Too often our healthcare clients and even our telehealth vendor clients blindly sign standard agreements. And who can blame them? Often, a provider is so excited about the new technology out there they just want to get the platform in the door to help patients or drastically improve medical care as part of their operations. However, signing these agreements blindly can be dangerous. These agreements must be negotiated and attention to details is paramount.

There are four crucial areas of concern. Please note that these are only a few important areas in a list of 400 other critical areas in telehealth contracting.

  1. Limitations on liability clauses;
  2. Indemnification clauses;
  3. Data security language; and
  4. Scope of work provisions.

For limitations on liability clauses, careful attention must be paid to not unduly, or unfairly, limit a telehealth software vendor’s liability. For example, many standard contracts are one-sided, with vendors carving out liability for incidental, consequential or punitive damages. Other standard clauses may limit liability to a dollar amount that is way too small to properly reflect responsibility or expectations under the agreement. There has to be a way to compromise and make sure that vendors not overly limit their liability to leave providers stranded when there is negligence by the vendor, or, say, a cyber or data leak that could cost millions of dollars in HIPAA fines and penalties for an unsuspecting healthcare provider.

Healthcare providers should consider reasonably revising these clauses to even the playing field when it comes to telehealth liability issues. Reasonable carve outs to these sections are, therefore, warranted.

For indemnification provisions, similar carve outs should be negotiated to allow providers to be indemnified for certain acts or omissions of a vendor. These negotiations will vary on the telehealth product offered, and the scope of services, as well as the provider size and capabilities. Again, carve outs that allow the indemnification to apply and work in conjunction with the limitation of liability provisions should be negotiated carefully.

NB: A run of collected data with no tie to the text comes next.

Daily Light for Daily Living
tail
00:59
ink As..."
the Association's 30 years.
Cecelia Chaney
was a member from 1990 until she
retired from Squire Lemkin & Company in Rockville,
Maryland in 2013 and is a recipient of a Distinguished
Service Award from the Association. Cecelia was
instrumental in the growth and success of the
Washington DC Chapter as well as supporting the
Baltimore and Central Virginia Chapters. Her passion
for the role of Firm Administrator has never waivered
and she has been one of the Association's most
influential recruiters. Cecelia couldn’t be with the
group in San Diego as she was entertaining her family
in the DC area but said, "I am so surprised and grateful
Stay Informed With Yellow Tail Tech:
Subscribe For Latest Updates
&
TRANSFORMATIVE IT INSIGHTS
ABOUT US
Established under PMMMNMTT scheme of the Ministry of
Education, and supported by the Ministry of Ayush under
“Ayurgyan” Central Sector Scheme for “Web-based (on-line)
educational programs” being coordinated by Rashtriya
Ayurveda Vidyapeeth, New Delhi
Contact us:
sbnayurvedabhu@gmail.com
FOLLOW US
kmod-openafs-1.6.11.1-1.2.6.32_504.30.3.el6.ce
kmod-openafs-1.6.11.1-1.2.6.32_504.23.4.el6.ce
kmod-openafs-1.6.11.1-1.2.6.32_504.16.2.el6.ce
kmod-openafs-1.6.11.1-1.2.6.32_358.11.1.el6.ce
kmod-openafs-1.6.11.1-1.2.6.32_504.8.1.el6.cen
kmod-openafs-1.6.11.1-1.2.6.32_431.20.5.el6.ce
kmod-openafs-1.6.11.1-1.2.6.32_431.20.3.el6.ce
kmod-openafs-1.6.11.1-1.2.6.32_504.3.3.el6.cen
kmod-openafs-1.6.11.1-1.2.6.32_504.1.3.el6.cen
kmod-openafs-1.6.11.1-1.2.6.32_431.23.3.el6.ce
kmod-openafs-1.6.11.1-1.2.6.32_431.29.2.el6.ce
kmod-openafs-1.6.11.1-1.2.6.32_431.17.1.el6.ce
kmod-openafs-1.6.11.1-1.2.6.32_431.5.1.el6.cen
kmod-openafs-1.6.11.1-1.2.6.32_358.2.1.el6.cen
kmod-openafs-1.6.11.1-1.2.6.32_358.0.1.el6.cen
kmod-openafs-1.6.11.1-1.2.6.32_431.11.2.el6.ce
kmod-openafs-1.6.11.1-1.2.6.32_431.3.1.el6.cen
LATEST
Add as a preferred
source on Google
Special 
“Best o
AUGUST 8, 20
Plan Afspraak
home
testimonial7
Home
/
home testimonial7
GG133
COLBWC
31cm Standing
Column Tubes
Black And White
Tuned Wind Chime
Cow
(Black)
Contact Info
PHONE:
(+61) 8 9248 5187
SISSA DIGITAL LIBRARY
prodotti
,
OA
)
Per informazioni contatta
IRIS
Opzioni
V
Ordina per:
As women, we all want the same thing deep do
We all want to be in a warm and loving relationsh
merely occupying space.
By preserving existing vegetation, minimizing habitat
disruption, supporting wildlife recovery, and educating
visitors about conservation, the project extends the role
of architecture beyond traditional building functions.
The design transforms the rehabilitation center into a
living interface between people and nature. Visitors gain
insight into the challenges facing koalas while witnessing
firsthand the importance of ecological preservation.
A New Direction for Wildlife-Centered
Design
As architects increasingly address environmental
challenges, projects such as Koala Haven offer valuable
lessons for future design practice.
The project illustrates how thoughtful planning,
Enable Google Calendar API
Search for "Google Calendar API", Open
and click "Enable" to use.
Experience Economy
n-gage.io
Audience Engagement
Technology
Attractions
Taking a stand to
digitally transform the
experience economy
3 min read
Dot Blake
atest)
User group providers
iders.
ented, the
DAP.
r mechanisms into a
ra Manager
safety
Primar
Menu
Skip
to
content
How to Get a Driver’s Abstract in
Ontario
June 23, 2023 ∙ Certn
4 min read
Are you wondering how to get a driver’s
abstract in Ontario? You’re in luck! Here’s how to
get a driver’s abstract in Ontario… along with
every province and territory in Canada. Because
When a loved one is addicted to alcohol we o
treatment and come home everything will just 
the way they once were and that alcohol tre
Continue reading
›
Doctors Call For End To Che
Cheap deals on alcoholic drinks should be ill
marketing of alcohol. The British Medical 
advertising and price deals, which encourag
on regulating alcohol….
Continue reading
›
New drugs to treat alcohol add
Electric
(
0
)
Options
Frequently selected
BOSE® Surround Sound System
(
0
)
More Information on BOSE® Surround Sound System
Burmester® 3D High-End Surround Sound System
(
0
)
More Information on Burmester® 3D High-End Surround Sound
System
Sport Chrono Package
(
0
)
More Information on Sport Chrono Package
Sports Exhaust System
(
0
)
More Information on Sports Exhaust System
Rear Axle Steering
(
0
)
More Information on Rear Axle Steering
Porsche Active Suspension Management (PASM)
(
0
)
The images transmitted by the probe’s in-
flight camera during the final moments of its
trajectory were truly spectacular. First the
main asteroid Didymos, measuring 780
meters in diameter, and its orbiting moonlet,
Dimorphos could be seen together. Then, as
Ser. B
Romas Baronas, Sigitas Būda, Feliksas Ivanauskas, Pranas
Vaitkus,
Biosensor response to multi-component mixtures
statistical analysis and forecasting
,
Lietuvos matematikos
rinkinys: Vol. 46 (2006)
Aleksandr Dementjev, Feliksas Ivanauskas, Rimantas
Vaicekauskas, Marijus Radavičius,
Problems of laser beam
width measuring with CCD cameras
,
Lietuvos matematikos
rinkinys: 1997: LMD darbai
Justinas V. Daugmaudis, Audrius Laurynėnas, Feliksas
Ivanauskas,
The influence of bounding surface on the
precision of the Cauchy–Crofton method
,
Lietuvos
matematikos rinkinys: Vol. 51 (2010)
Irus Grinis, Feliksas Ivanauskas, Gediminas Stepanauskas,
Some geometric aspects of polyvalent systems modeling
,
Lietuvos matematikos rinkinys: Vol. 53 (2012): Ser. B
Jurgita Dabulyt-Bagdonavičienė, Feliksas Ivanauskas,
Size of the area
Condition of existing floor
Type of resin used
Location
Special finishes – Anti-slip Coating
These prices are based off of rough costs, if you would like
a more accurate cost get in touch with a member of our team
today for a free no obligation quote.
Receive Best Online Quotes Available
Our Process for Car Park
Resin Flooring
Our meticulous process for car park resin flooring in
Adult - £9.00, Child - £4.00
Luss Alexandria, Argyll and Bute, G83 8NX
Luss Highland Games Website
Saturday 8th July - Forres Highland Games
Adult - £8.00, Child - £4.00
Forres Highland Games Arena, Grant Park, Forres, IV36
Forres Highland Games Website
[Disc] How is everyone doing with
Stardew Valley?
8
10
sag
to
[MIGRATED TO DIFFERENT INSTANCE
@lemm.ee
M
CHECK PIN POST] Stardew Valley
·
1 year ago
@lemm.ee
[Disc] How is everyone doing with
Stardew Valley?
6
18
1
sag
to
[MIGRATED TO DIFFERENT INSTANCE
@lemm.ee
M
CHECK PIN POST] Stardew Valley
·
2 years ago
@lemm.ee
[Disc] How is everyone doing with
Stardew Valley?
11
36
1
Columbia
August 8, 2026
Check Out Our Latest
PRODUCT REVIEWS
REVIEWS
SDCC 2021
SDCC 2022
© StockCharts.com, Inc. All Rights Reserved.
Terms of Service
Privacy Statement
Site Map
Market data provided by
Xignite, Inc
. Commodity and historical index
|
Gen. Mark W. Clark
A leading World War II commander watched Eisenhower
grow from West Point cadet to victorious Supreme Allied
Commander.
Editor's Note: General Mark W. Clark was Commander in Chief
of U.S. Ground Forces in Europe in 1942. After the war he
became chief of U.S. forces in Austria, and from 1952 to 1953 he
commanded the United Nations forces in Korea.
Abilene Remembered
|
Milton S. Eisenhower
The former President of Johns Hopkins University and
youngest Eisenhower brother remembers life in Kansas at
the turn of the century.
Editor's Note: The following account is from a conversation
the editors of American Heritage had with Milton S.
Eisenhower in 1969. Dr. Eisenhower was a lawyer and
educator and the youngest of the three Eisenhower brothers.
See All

As for data security, everyone knows that with all the mountains of data utilized in a telehealth platform, comes all that much more responsibility to protect that healthcare data. As such, special attention should be paid to cybersecurity issues: what limits are placed on liability for a data breach, how much liability should be footed by the vendor, and what is the process for mitigating/fixing a HIPAA breach that may occur or worse yet, a hacking or cybercriminal event?

Asking these questions will also allow the provider to understand, and allow them to tout, the vendor ’s experience and readiness to combat hacking incidents, giving both parties comfort in the contracting process. Lastly, don’t forget to ask about cyber liability insurance and whether its adequate to protect both parties in the event of a breach.

Finally, when negotiating these agreements, many providers and vendors focus most of their attention on the terms and conditions, rather than a Scope of Work document that may be attached as an exhibit. This is a mistake. To the contrary, providers and their counsel should pay close attention to the Scope of Work, and negotiate that vigorously to meet important expectations on timelines, modalities, implementation, support, maintenance, and problem solving techniques of the telehealth vendor. Often we see providers that fail to focus on the “service levels” referenced or buried in the Scope of Work, which could require an inordinately small or unreasonable amount of “uptime” for a platform, when the provider would want or expect telehealth service uptime levels to be closer to 100%. Paying close attention to the Scope of Work is just as important as the basic underlying contract itself.

Similarly, vendors also need to pay close attention to these provisions when contracting on their side. The proliferation of telehealth is a two-way street. Making sure the vendor is protected can be just as important as making sure the provider is protected. With reasonable negotiation, the parties can strike an agreement that will not only solidify the relationship between the parties, but also allow the service to flourish.

Neville M. Bilimoria is a partner in the health law practice group, in the Chicago office of Duane Morris.

Reprinted with permission of Chicago Lawyer.